[Data excerpts]
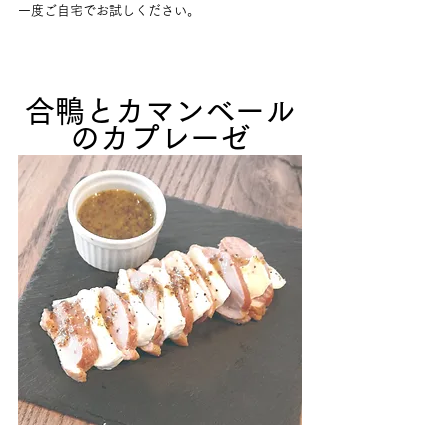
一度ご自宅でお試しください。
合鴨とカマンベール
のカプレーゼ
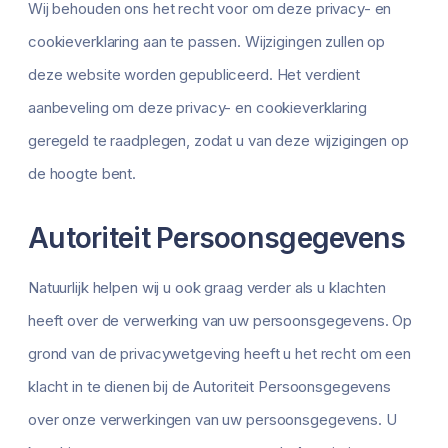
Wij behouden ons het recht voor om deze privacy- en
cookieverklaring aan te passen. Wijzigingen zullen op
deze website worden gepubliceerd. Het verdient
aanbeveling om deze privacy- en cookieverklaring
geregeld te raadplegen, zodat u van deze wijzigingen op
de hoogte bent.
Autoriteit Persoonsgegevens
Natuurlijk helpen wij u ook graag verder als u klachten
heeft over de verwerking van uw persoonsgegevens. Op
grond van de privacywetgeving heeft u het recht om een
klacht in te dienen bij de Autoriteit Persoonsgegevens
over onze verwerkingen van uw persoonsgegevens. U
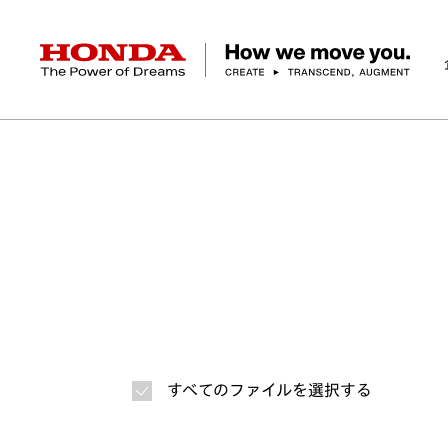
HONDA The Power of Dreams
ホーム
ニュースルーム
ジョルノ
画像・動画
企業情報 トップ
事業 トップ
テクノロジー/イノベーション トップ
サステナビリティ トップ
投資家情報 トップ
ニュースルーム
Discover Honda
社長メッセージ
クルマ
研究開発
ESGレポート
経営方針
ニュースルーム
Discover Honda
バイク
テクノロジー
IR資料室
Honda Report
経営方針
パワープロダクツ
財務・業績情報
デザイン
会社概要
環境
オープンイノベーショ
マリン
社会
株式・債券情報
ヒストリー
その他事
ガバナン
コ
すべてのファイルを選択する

WHAT IS BEING ASKED: Reproduce exactly the lines from the one containing "サステナビリティ トップ" through the last line of the records, both included, and nothing else.

PROBLEM SOLUTION:
サステナビリティ トップ
投資家情報 トップ
ニュースルーム
Discover Honda
社長メッセージ
クルマ
研究開発
ESGレポート
経営方針
ニュースルーム
Discover Honda
バイク
テクノロジー
IR資料室
Honda Report
経営方針
パワープロダクツ
財務・業績情報
デザイン
会社概要
環境
オープンイノベーショ
マリン
社会
株式・債券情報
ヒストリー
その他事
ガバナン
コ
すべてのファイルを選択する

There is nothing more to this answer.